> TASK INSTRUCTIONS
Please copy all of the data that follows exactly, leaving any pictures out.

Data records:

§ §

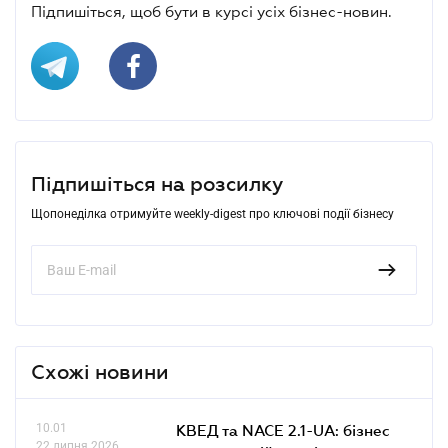
Підпишіться, щоб бути в курсі усіх бізнес-новин.
Підпишіться на розсилку
Щопонеділка отримуйте weekly-digest про ключові події бізнесу
Схожі новини
10.01
КВЕД та NACE 2.1-UA: бізнес
22 липня 2026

§ §

> EXERCISE ANSWER
Підпишіться, щоб бути в курсі усіх бізнес-новин.
Підпишіться на розсилку
Щопонеділка отримуйте weekly-digest про ключові події бізнесу
Схожі новини
10.01
КВЕД та NACE 2.1-UA: бізнес
22 липня 2026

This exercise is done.